Make risks visible: generate active responsibility and practical knowledge
National safety investigation bodies need to consistently generate new knowledge of systemic risk, draw widespread attention to those risks and create public accountability for addressing them. Practical information on specific sources of risk in healthcare systems is not always widely accessible. 23 In other safety-critical industries, accident investigators routinely publish detailed investigations that document the most serious safety problems, building an ever-growing open repository of practical knowledge on the nature of risk. National investigation bodies in healthcare need to do the same. They also need to regularly and forcefully direct attention to the patient safety problems that they identify by supplementing technical reports with engaging films and other compelling media,7,24,25 highlighting cross-cutting safety issues and ‘most wanted’ or ‘watch lists’ such as those published by investigators in other industries,26,27 and visualising the risk landscape to map past and ongoing investigations and build a public picture of safety priorities.
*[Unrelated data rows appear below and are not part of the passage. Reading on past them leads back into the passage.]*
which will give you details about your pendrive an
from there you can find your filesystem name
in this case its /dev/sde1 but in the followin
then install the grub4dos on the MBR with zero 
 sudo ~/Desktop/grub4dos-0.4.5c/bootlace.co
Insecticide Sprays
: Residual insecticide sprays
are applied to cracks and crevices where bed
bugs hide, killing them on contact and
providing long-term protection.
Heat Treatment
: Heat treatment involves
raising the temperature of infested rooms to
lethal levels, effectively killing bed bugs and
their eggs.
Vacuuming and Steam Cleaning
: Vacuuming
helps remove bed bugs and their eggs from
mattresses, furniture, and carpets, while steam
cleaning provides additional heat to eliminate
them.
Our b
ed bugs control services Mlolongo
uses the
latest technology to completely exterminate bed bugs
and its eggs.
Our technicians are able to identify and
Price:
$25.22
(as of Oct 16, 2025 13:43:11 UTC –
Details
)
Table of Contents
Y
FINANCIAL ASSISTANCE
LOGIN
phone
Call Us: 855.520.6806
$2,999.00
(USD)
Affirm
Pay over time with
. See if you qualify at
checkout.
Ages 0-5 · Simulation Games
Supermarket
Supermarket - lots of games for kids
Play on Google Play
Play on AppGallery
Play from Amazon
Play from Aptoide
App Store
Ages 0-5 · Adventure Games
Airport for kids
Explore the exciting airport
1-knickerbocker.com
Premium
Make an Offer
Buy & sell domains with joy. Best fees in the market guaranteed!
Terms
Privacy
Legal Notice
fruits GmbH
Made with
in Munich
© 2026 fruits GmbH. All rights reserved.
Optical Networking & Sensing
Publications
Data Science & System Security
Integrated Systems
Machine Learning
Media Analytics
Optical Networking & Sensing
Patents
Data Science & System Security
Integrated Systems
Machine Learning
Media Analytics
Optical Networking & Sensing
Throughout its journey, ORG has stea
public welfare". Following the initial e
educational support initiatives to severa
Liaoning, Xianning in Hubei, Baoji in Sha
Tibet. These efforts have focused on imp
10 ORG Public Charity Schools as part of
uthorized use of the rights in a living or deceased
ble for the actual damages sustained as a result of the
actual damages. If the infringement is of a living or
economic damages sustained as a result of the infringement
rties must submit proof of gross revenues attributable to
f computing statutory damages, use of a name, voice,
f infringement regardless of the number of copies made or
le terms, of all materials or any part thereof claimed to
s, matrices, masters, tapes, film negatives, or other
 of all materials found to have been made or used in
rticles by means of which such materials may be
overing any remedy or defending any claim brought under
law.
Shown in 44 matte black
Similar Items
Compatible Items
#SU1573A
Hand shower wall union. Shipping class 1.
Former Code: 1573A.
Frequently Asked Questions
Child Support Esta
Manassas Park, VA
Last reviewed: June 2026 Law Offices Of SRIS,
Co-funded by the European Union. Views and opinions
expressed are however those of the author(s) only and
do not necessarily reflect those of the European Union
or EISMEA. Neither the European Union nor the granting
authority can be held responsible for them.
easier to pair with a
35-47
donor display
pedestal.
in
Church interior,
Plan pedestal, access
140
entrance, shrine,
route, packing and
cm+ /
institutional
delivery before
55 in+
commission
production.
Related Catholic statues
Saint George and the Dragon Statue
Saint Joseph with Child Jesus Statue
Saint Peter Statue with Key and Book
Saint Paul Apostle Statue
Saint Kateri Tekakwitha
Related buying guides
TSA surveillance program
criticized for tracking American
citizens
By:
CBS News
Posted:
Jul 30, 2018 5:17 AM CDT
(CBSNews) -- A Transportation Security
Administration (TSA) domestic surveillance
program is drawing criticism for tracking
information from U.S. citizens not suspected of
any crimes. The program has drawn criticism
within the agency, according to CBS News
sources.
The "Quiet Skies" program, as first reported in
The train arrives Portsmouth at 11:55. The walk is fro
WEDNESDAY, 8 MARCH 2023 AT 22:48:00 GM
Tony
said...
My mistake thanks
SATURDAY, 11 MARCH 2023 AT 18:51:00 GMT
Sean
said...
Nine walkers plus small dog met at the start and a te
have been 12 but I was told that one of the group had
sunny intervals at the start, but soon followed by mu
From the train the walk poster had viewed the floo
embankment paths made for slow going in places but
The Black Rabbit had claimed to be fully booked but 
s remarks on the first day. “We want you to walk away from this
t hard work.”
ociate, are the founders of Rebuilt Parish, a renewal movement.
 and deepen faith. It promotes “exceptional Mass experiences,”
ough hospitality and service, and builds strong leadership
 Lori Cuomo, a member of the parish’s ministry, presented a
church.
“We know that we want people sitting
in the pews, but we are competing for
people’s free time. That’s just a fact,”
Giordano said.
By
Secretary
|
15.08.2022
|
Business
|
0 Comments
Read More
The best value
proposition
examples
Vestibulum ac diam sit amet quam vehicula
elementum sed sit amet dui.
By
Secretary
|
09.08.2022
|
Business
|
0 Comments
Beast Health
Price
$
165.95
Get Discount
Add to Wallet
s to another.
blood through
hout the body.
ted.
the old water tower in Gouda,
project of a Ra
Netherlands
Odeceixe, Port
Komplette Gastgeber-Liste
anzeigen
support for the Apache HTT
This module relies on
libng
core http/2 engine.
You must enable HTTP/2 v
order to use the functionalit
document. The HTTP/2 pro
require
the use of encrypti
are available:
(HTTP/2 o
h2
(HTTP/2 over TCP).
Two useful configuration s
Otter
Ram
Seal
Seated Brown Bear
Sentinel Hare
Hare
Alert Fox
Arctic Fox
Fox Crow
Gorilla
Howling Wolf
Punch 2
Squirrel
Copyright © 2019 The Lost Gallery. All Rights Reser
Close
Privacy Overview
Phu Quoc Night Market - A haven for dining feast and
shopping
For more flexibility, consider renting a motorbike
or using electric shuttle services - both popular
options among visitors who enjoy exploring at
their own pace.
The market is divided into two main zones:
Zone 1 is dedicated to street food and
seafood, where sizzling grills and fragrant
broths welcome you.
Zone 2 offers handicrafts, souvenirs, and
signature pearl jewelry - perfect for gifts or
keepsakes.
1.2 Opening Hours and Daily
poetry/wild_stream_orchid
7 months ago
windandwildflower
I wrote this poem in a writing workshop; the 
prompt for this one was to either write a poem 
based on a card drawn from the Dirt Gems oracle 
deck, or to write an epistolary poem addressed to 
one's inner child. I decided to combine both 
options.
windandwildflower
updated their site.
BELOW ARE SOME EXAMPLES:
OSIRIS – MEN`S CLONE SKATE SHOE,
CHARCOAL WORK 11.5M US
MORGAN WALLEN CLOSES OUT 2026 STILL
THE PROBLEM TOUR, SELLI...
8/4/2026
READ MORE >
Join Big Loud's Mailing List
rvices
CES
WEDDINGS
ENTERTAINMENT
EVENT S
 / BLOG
Ultimately, national investigation bodies will need to create new forms of public accountability for safety improvement and maintain a public record of safety recommendations – alongside subsequent responses, actions and commentary – to provide a mechanism for generating ‘active responsibility’ for improving safety in the future. 28
An experiment in improving investigation
The establishment of independent, system-spanning safety investigation bodies in England and Norway is a watershed moment for patient safety. But this experiment in health policy remains at an early stage and faces many practical challenges, each of which needs to be addressed carefully and thoughtfully. These new organisations have a deep responsibility to the patients, families, practitioners and policymakers who worked hard to bring them into existence. They must now develop robust investigation methods, model a culture of openness and learning, work tirelessly and intelligently to drive systemic change – and ultimately speak truth to power.